Work task:
Pull every line containing "Watervibe" from the data.

━━━━━ Available data

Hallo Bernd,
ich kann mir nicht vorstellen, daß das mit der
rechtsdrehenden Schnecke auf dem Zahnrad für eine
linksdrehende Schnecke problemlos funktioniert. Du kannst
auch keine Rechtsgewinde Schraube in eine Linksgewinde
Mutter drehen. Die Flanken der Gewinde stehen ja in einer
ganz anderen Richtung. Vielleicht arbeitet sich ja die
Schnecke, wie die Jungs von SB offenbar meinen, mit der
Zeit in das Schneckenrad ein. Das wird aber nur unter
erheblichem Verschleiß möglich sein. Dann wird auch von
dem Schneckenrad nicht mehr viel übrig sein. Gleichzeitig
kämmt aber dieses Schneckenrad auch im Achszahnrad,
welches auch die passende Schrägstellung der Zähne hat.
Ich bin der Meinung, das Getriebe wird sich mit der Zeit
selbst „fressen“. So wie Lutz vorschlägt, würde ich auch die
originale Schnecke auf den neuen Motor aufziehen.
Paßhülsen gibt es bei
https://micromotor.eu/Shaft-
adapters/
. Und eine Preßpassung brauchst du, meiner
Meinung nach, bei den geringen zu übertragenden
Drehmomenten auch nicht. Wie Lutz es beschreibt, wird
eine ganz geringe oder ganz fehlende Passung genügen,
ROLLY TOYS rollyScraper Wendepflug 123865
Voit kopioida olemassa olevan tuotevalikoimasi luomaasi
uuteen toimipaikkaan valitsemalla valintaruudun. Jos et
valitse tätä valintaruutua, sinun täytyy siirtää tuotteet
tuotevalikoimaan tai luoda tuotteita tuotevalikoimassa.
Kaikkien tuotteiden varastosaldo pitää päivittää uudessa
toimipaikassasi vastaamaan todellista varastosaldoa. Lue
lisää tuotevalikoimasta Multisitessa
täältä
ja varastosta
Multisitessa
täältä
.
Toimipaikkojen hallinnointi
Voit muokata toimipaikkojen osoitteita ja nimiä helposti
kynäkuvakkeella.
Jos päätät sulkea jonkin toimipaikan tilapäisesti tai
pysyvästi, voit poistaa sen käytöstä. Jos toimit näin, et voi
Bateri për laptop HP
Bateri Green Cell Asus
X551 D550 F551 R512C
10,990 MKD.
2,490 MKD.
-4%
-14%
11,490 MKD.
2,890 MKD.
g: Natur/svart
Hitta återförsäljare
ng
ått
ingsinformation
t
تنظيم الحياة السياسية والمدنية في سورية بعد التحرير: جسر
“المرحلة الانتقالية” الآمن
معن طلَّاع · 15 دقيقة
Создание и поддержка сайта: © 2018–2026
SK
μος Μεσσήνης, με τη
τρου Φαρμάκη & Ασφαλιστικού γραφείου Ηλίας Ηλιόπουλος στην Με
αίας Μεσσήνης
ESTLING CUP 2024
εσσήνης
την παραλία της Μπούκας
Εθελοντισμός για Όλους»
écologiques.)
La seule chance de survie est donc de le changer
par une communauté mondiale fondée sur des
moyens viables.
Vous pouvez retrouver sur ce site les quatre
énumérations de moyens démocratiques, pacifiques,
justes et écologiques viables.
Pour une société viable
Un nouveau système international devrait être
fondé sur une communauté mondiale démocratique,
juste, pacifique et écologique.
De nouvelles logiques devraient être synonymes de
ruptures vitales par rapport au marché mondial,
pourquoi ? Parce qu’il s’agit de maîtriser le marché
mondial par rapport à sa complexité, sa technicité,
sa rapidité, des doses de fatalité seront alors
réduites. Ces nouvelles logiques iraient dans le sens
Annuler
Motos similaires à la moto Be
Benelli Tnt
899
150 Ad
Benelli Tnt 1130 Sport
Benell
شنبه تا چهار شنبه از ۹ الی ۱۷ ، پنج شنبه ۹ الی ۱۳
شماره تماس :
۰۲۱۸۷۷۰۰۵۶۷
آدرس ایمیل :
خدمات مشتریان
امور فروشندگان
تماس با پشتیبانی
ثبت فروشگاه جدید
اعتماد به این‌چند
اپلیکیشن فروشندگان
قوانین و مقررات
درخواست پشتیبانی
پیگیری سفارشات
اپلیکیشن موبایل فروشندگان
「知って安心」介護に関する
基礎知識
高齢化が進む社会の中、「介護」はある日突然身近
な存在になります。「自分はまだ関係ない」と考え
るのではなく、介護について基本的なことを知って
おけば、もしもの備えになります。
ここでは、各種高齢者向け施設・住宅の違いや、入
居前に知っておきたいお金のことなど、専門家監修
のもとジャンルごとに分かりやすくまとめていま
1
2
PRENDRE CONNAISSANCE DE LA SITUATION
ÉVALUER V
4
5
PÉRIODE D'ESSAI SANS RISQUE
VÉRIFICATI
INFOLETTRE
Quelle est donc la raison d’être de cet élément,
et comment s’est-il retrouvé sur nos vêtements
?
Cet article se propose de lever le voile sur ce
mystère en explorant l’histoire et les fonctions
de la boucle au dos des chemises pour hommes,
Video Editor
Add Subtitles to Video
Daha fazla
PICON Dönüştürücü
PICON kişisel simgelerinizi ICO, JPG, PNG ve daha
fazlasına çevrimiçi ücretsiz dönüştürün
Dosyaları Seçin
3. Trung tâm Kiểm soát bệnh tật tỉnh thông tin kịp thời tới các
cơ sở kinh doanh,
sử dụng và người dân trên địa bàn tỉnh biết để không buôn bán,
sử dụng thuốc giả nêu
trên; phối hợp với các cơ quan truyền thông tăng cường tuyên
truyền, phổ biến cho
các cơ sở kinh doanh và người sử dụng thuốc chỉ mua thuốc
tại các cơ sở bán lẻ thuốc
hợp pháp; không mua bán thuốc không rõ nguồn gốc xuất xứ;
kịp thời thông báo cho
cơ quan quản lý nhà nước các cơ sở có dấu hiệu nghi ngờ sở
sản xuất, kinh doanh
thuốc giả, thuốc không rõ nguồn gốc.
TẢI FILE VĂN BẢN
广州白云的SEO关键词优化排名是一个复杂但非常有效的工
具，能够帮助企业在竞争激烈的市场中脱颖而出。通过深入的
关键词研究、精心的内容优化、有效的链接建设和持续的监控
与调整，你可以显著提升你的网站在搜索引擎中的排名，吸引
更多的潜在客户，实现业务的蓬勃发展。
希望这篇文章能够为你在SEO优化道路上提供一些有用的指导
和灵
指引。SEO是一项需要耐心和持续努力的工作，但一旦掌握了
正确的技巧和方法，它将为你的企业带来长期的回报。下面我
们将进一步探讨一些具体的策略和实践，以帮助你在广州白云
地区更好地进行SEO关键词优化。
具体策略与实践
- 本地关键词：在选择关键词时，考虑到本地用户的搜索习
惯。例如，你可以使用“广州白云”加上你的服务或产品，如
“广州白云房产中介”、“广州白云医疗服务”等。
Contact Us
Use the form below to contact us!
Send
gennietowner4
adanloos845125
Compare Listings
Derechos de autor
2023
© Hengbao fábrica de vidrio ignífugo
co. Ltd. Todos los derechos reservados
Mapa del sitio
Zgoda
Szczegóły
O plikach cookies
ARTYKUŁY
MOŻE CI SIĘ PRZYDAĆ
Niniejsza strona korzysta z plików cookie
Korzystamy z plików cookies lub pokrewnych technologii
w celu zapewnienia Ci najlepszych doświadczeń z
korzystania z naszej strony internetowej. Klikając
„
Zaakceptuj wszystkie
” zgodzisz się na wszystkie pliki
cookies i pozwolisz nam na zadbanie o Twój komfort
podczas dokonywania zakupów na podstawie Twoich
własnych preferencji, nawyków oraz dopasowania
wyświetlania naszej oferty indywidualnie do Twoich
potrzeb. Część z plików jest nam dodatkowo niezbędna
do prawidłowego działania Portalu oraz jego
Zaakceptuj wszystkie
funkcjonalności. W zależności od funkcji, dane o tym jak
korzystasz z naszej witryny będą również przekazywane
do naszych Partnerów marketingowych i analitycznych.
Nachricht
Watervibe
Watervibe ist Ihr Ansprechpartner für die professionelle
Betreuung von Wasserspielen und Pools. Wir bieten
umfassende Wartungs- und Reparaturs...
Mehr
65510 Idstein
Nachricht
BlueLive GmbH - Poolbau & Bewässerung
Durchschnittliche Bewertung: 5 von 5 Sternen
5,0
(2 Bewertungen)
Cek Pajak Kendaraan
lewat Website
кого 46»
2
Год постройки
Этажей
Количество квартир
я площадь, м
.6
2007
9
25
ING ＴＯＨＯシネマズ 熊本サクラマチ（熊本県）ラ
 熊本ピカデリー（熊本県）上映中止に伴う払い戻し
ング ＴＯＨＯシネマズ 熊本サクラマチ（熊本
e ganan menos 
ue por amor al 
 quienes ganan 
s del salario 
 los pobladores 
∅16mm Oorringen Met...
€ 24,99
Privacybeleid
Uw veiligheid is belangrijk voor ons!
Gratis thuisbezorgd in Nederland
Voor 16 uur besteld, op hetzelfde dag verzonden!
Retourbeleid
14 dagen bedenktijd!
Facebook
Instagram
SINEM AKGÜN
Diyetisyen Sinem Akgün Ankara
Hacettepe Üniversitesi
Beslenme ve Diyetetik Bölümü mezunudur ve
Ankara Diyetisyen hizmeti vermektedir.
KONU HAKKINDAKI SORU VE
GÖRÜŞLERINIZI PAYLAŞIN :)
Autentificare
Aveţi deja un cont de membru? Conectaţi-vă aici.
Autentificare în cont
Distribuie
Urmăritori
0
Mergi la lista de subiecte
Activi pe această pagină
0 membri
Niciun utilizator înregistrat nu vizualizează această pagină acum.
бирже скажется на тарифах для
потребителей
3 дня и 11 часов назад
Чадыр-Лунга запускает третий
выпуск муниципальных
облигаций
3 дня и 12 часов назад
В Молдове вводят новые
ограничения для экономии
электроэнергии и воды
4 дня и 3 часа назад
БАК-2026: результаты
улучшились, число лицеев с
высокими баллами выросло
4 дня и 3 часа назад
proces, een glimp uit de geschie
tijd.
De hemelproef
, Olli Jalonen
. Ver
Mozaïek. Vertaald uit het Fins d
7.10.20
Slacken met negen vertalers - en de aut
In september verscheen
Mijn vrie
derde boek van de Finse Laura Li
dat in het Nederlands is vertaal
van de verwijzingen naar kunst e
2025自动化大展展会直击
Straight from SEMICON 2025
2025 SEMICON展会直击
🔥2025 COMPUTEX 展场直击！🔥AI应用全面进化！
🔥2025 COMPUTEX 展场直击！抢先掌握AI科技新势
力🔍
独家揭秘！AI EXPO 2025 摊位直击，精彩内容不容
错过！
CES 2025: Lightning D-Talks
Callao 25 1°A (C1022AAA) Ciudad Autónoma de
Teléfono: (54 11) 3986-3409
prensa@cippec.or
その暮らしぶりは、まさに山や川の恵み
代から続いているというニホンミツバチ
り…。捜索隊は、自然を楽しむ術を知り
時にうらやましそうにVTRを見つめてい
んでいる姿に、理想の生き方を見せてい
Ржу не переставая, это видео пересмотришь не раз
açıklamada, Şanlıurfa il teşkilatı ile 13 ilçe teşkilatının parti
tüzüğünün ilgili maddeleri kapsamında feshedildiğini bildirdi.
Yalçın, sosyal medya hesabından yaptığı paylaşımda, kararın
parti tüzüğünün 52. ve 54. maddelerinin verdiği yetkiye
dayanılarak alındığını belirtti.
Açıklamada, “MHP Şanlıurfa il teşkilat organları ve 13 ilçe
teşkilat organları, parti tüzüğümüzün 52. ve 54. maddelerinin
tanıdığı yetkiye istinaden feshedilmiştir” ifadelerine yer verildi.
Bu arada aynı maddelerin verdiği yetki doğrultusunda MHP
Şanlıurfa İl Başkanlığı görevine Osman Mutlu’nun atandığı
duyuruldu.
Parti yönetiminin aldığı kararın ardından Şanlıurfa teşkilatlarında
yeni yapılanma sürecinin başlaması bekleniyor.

━━━━━━━━━━

Written response:
Watervibe
Watervibe ist Ihr Ansprechpartner für die professionelle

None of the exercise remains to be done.